With over six decades in the game, Brunson has played high stakes poker for longer than anyone else, and at 87 years old, he doesn’t show any signs of slowing down anytime soon. Brunson has a long list of accolades. He’s won 10 bracelets at the World Series of Poker, he’s a two-time world champion (1976 and 1977), and he has over six million in tournament winnings to his name.
Not only was Brunson also the first player to ever win $1 million in poker tournaments, but he’s also played a pivotal role in popularizing the game and raising the bar for poker players around the world. His best-selling poker strategy book, Super System, is widely considered the Bible of poker because it was the first ever serious poker book and, despite some aspects being date, still remains relevant to this day.
Super System was published at a time when little was known about poker theory, and this edge gave Brunson and a handful of other pros a massive edge over the rest of the field. By sharing this knowledge with the public in his book, Brunson changed the game forever.doy
Brunson cut his teeth at card tables in poker’s early days throughout the American South. Despite being cheated, robbed, and even witnessed multiple men get shot dead at the table, Brunson continued to play with a group of dedicated poker pros. During this time, he was also one of the few educated players. While he has a masters degrees, many of his opponents were high school dropouts.
This clearly came out in his strategy and helped him dominate the scene at the time. For instance, he figured out the odds of common spots, like drawing to a flush or facing a higher pair with a lower pair, way before other people. And he did it by just dealing out thousands of hands and talking about it, not with a computer.
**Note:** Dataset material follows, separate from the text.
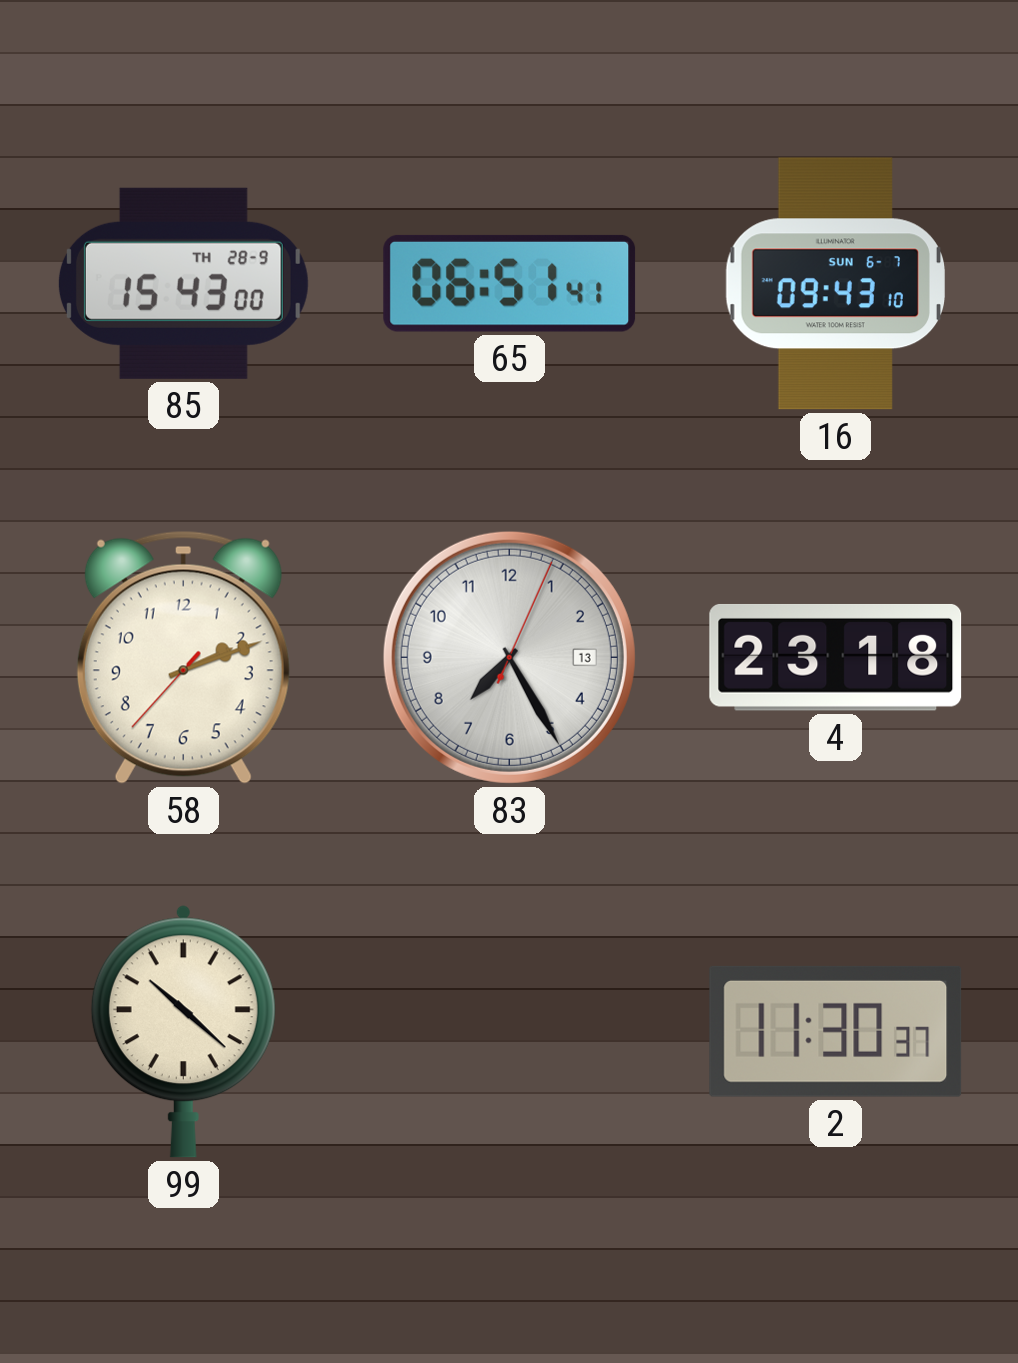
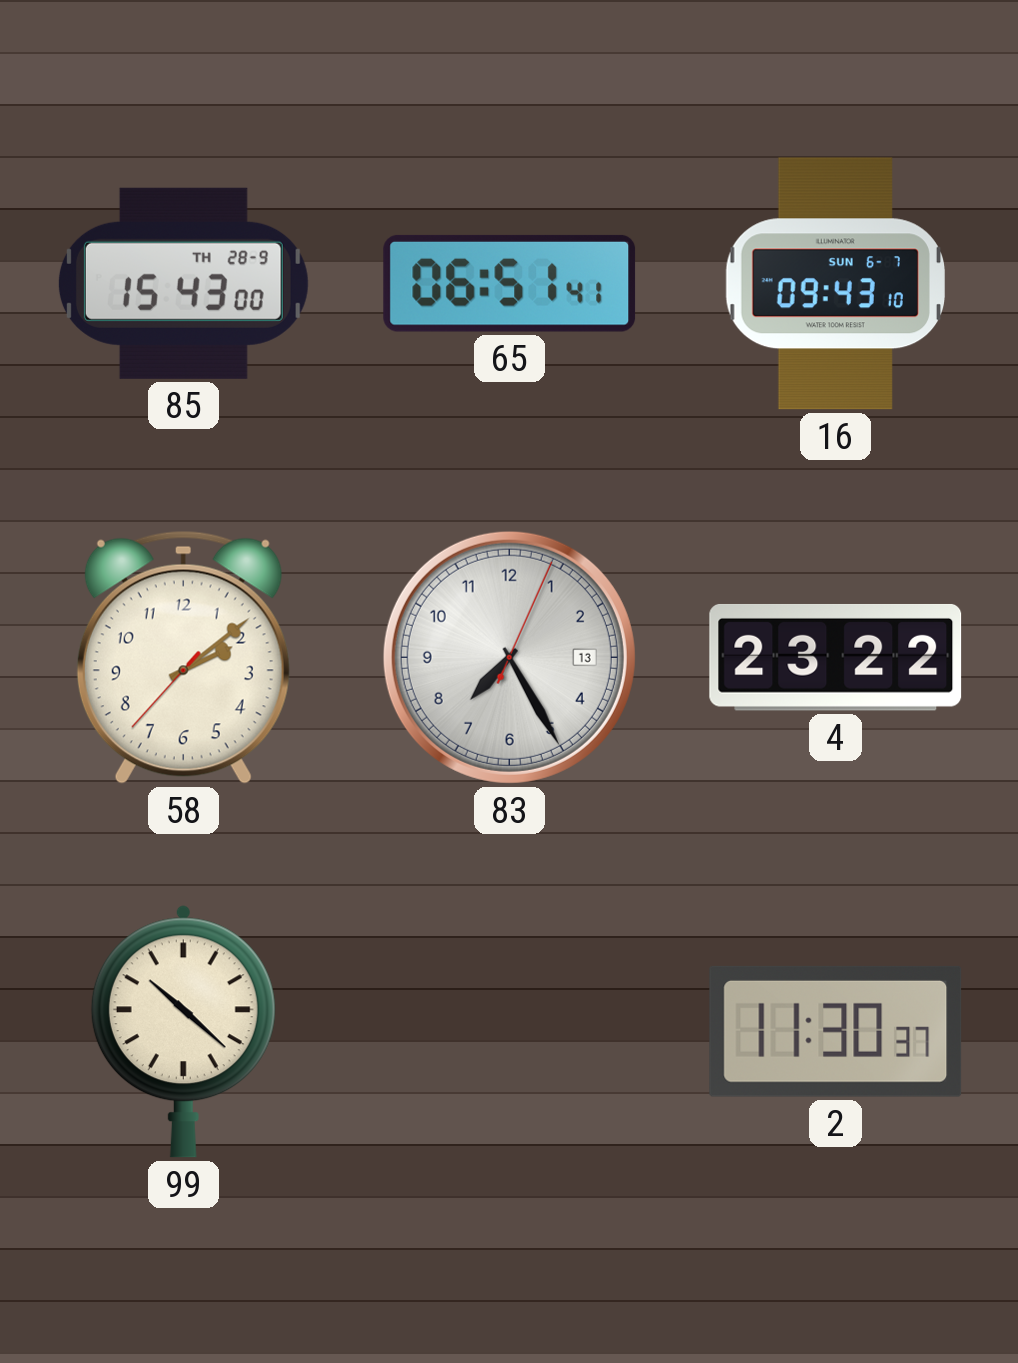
58: 2:11 -> 2:08
4: 23:18 -> 23:22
Despite his appreciation for the mathematical underpinnings of the game, Brunson also warns against an over-obsession he sees among young players for game theory optimal (GTO) play. “I’ve always said a poker player should be a psychologist,” he said in an interview. “If you can tune into your opponent, a lot of that other stuff goes away.”
Never Stop Playing
Brunson is a true gamer. He’s even gone so far as to say that he feels physical withdrawl if he can't play poker, and this passion has led him to play nearly every day for the past six decades, sometimes up to four days at a time without sleep.
That’s why one of his most memorable quotes is about how he’s sustained this driving energy. “You don’t stop playing because you get older,” he explained. “You get older because you stop playing the game.”